Il y avais un homme au regard anthracite
A l'allure galante et a l'âme torturée
Qui d'un regard furieux, un accord tacite
Envoya au bucher, trois innocents condamnés
A la porte d'un cachot, d'une jaule sans fond
Gisait cet homme juste dont on taisait le nom.
Mais accablé par la foule enivrée de colère
Il eut un procès modeste, sans doute ni lumière.
Lorsque avant d'être tué on lui a demandé
Quelle ultime volonté, on pouvait lui accorder
Il répondit d'un ton sans amertume mais odieux
"Que l'ordure, le salaud qui m'a hier condamné
Soit de mon exécution le témoin privilégié"
La lame tomba, son sang souilla la veste de l'affreux
Sulfureuse amie que je désire enfin
Sois ma muse, ma maitresse, ma putain
En quête d'absolu, d'ivresse, de concupiscence,
La postérité ne retiendra que le plaisir des sens.
Alors que la rosée enveloppe le matin d'une moiteur crue
Et caresse avec émoi et effroi ton corps nu,
Je ne cesse d'entendre le chant de tes feulements
Qui raisonne encore, enivrant, étourdissant.
Lorsque que cette suave mélopée devient silence
Je cesse d'être l'amant du crépuscule
Affirmant sans honte : "Je suis un être sans scrupule".
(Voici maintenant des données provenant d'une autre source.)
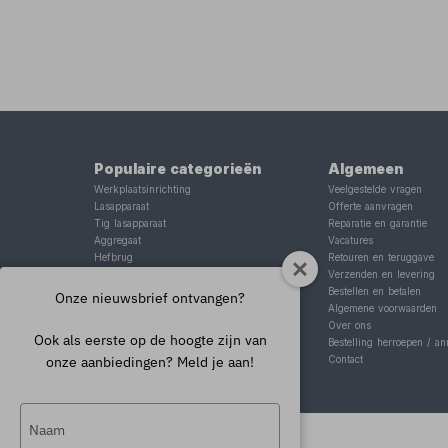
Populaire categorieën
Algemeen
Werkplaatsinrichting
Veelgestelde vragen
Lasapparaat
Offerte aanvragen
Tig lasapparaat
Reparatie en garantie
Aggregaat
Vacatures
Hefbrug
Retouren en teruggave
Motorlift
Verzenden en levering
Schaarlift
Bestellen en betalen
Onze nieuwsbrief ontvangen?
Heftafel
Algemene voorwaarden
Over ons
Ook als eerste op de hoogte zijn van
Bestelling herroepen / an
onze aanbiedingen? Meld je aan!
Contact
Typ
je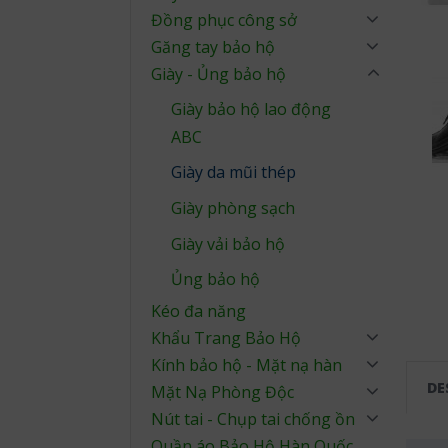
Đồng phục công sở
Găng tay bảo hộ
Giày - Ủng bảo hộ
Giày bảo hộ lao động
ABC
Giày da mũi thép
Giày phòng sạch
Giày vải bảo hộ
Ủng bảo hộ
Kéo đa năng
Khẩu Trang Bảo Hộ
Kính bảo hộ - Mặt nạ hàn
DE
Mặt Nạ Phòng Độc
Nút tai - Chụp tai chống ồn
Quần áo Bảo Hộ Hàn Quốc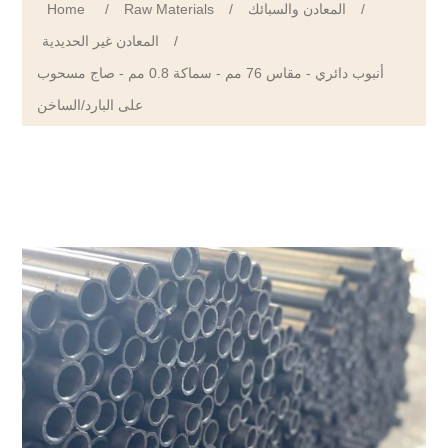
Home
/
Raw Materials
/
المعادن والسبائك
/
المعادن غير الحديدية
/
أنبوب دائري - مقاس 76 مم - سماكة 0.8 مم - صاج مسحوب
على البارد/الساخن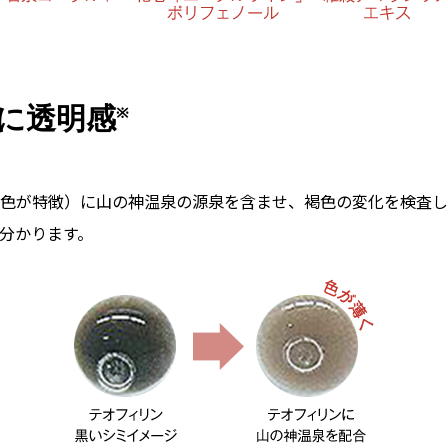
に透明感
※
色が特徴）に山の神温泉の源泉を含ませ、褐色の変化を検査し
分かります。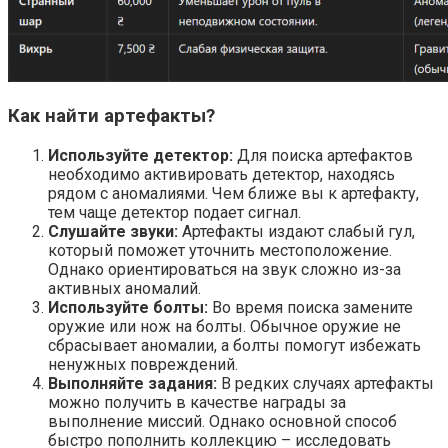
Как найти артефакты?
Используйте детектор:
Для поиска артефактов
необходимо активировать детектор, находясь
рядом с аномалиями. Чем ближе вы к артефакту,
тем чаще детектор подает сигнал.
Слушайте звуки:
Артефакты издают слабый гул,
который поможет уточнить местоположение.
Однако ориентироваться на звук сложно из-за
активных аномалий.
Используйте болты:
Во время поиска замените
оружие или нож на болты. Обычное оружие не
сбрасывает аномалии, а болты помогут избежать
ненужных повреждений.
Выполняйте задания:
В редких случаях артефакты
можно получить в качестве награды за
выполнение миссий. Однако основной способ
быстро пополнить коллекцию – исследовать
Je jouis de t'infliger cette douce souffrance,
Notre perversion a le charme incertain des êtres décharnés,
Passion et fièvre dont le désespoir nous offre ses voluptés.
Que mes sentiments mis a nus, semblent enfin éclairés
Les spasmes violents d'une réflexion déstructurée,
Viennent contrariés ma quête d'absolue, d'intimité.
Alors que la nuit se faisait belle et câline
Et ma réflexion, libéré de toutes entraves oniriques
De violents maux aux couleurs de la citrine
Me replongèrent dans des songes empiriques.
"Dors jeune ami, soit bercé par nos confessions,
Dors, tu seras sauvé par nos obsessions"
Semblait me susurrer une myriade de voix familières
Dérisoire me direz vous de s'attarder sur de telles coutumes
Surtout, lorsqu'elle vous berce dans une douce amertume.
Il me tarde de passer outre vos tragiques affaires.
Je t'offre mon cœur et l'immole
Pour faire de mon âme une Odyssée
Un drame mettant en scène ma vanité
En hommage a tes yeux bleus pétroles.
Dévoile moi ton corps avec les charmes de la brume
Je t'offrirais mon âme remplie d'amertume
Qui fera de notre vie placide
Un nectar au gout sucré et acide.
Je t'offre mon cœur et l'immole
En trempant ma plume dans une absinthe folle
Pour saisir l'obscénité de mes sens
Et les garder dans leur candide transe.
Partage avec moi ma funeste décadence
Je te promet des nuits de macabres danses
Mon paradis est peut être artificiel
Mais mes sentiments n'en sont pas moins cruels.
A la posthume calamité de mon âme
Trop souvent reniée car trop infâme,
A cette horreur, ce monstre vil
Je rend cet ode à ma chair, fébrile.
A la posthume calamité de mon âme,
Sans cesse refoulée, je m'en blâme,
Dont oniriquement je ne peut que percevoir
La fin d'une longue Odyssée, sans gloire,
J'ouvre le chemin d'une divine exode,
Devant laquelle, mes perceptions se dérobent.
A la posthume calamité de mon âme,
Aussi hypocrite que tous vos drames,
Je reconnais sans honte ni crainte,
Qu'elle m'a permis, sans de complexes feintes
De me prendre au jeu vos miséricordes
Pour en saisir l'essence, votre esprit, son désordre.
Confidences sans sens,
D'une tribut sans but,
Je ne peut supporter vos inepties
J'affirme désormais ma sainte hypocrisie.